REPUBLIKA.CO.ID, NEW YORK -- Dewan Keamanan PBB mempertimbangkan tindakan untuk mendorong Myanmar agar mau bekerja sama dalam menyelesaikan krisis pengungsi Rohingya. Hal itu dilakukan meskipun sampai sekarang Cina dan Rusia memboikot pembicaraan mengenai resolusi yang dirancang di Inggris tersebut.
"Saya pikir tidak pantas, waktunya tidak tepat dan tidak berguna," kata Duta Besar Rusia untuk PBB, Vassily Nebenzia, Senin (18/12).
Rancangan resolusi tersebut bertujuan untuk menetapkan tenggat waktu untuk Myanmar memperbolehkan 700 ribu pengungsi Muslim Rohingya yang saat ini masih berada di Bangladesh pulang ke rumah mereka. Para diplomat mengatakan resolusi tersebut juga bertujuan agar Myanmar mempertanggung jawabkan perbuatan mereka.
Muslim Rohingya melarikan diri dari rumah mereka di Rakhine, Myanmar sejak bulan Agustus tahun lalu. Mereka melarikan diri setelah militer Myanmar membalas serangan-serangan pemberontak Rohingya. Menurut PBB, Amerika Serikat, Inggris, dan negara-negara lainnya pembalasan tersebut sebagai pembersihan etnis.
Myanmar membantah tuduhan genosida tersebut. Rancangan resolusi tersebut akan memperingatkan Myanmar bahwa 15 anggota Dewan Keamanan akan mempertimbangkan langkah selanjutnya termasuk memberikan sanksi jika Myanmar tidak melakukan progres terhadap krisis pengungsi Rohingya. Resolusi itu juga akan meminta PBB untuk melaporkan kembali progres krisis ini secara teratur ke Dewan Keamanan.
Belum diketahui kapan pemungutan suara dilakukan untuk mengesahkan resolusi tersebut. Rancangan resolusi krisis pengungsi Rohingya hanya dapat disahkan jika disetujui sembilan negara anggota dan tidak diveto oleh Rusia, Cina, Amerika Serikat, Inggris, atau Prancis.
Duta Besar Cina untuk PBB Ma Zhaoxu menolak memberikan komentar. Sementara itu, Duta Besar Myanmar untuk PBB Hau Do Suan belum menanggapi permintaan komentar tentang hal ini.
Rancangan resolusi itu sudah tersebar di anggota Dewan Keamanan sejak bulan lalu. Para diplomat mengatakan sudah ada beberapa kali pertemuan untuk membahas rancangan resolusi tersebut. Rusia dan Cina pun datang dalam beberapa pertemuan tapi tidak terlibat dalam pembicaraan lebih jauh.

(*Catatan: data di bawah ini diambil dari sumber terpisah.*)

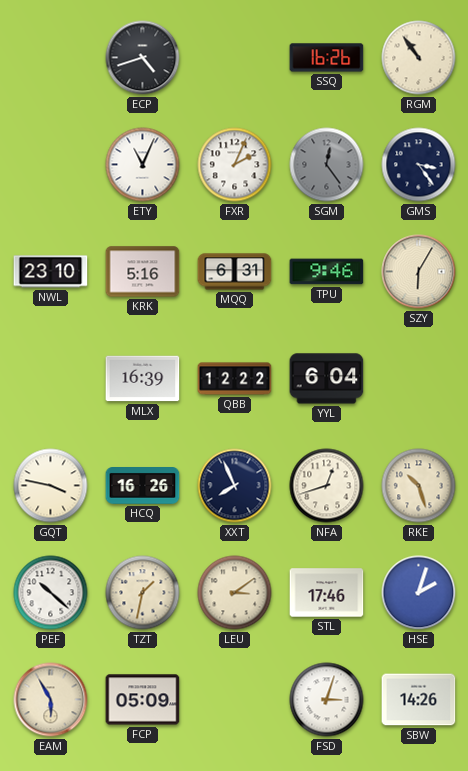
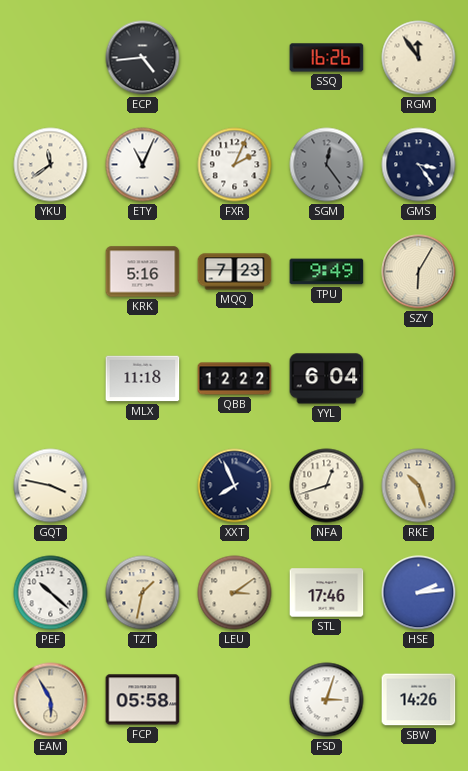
ECP: 4:42 -> 4:44
RGM: 10:54 -> 11:54
YKU: none -> 11:39
NWL: 23:10 -> none
MQQ: 6:31 -> 7:23
TPU: 9:46 -> 9:49
MLX: 16:39 -> 11:18
HCQ: 16:26 -> none
HSE: 2:03 -> 2:14
FCP: 05:09 -> 05:58
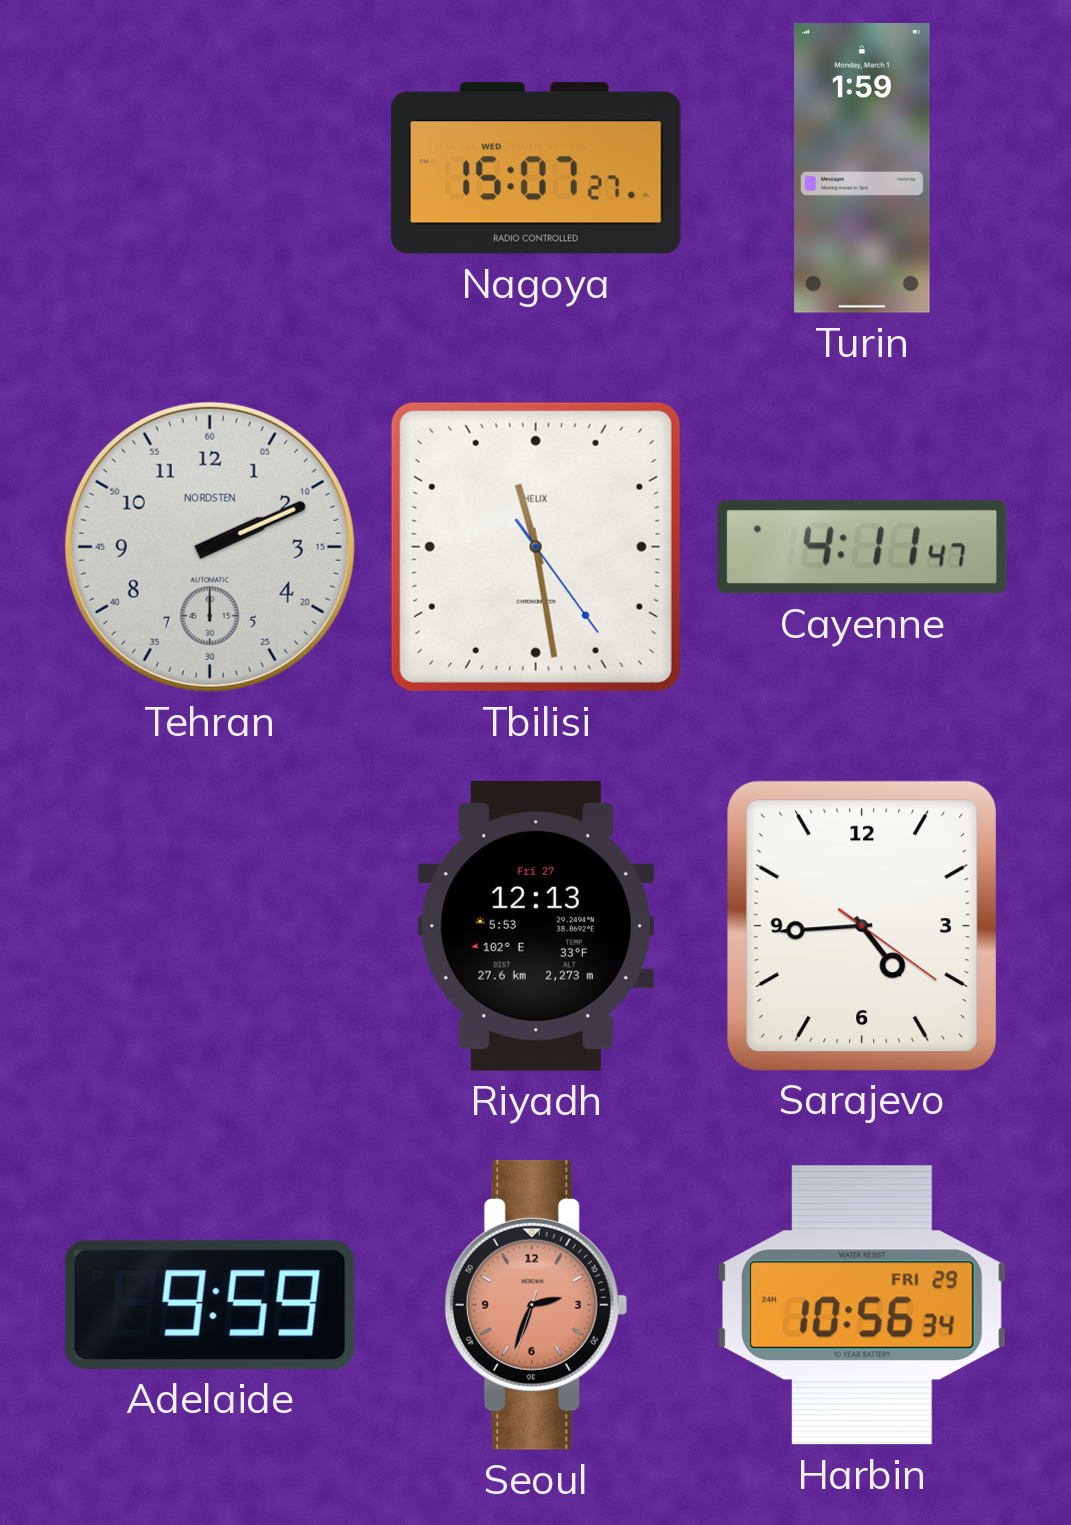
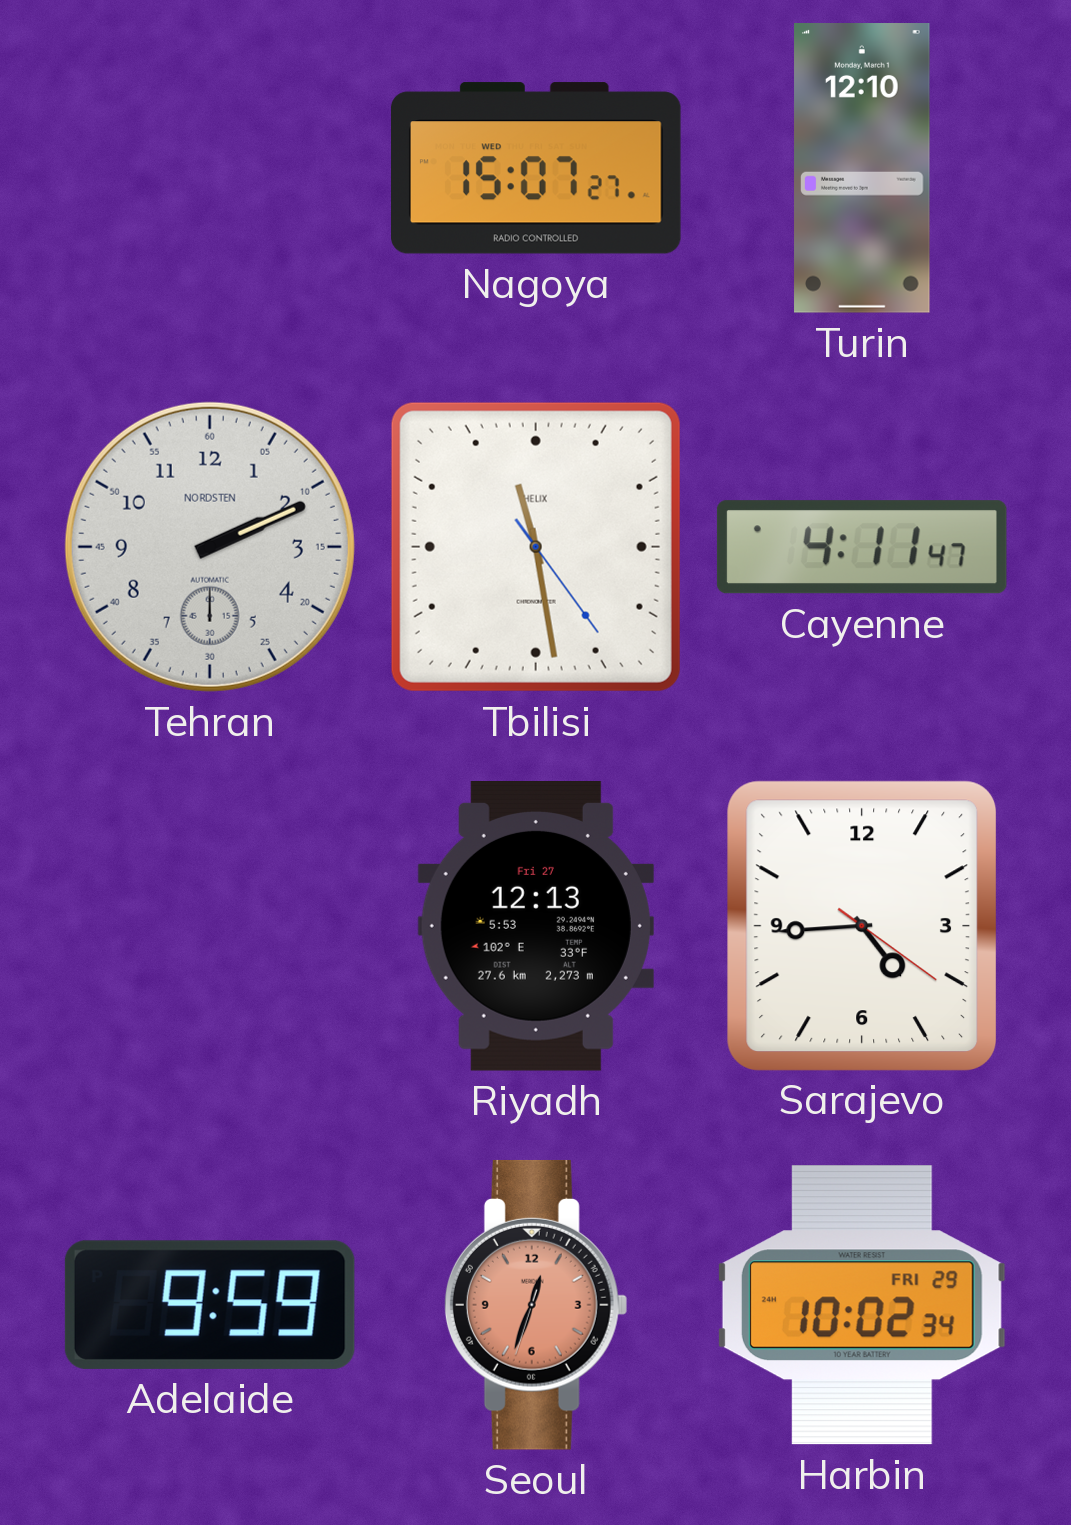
Turin: 1:59 -> 12:10
Seoul: 2:33 -> 12:33
Harbin: 10:56 -> 10:02
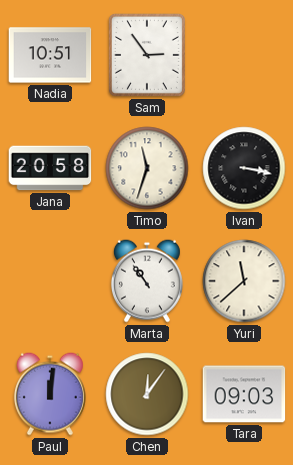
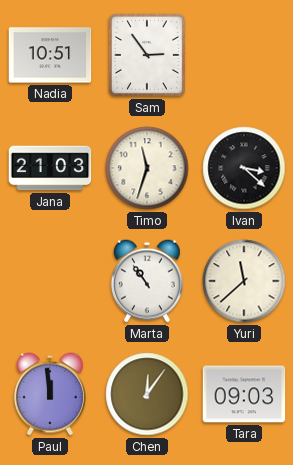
Jana: 20:58 -> 21:03
Ivan: 3:17 -> 3:22
Paul: 12:01 -> 11:59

Isi rancangan tersebut berisi dorongan terhadap Myanmar untuk mengimplementasikan nota kesepahaman (MoU) dengan Komisioner Tinggi PBB untuk Pengungsi (UNHCR) yang telah ditandatangani pada Juni lalu. Resolusi juga untuk menerapkan rekomendasi yang dibuat Komisi Penasihat Urusan Rakhine yang dipimpin mantan Sekretaris Jendral PBB Kofi Annan.
Rancangan resolusi itu tidak termasuk rekomendasi membawa Myanmar ke Pengadilan Internasional. Utusan Dewan Keamanan PBB sudah mengunjungi Bangladesh dan Myanmar pada April lalu.
Pada Oktober, Cina yang didukung Rusia gagal menghentikan Dewan Keamanan yang dipimpin PBB menuduh militer Myanmar melakukan genosida terhadap Muslim Rohingya. Myanmar menolak laporan yang ditemukan PBB tersebut.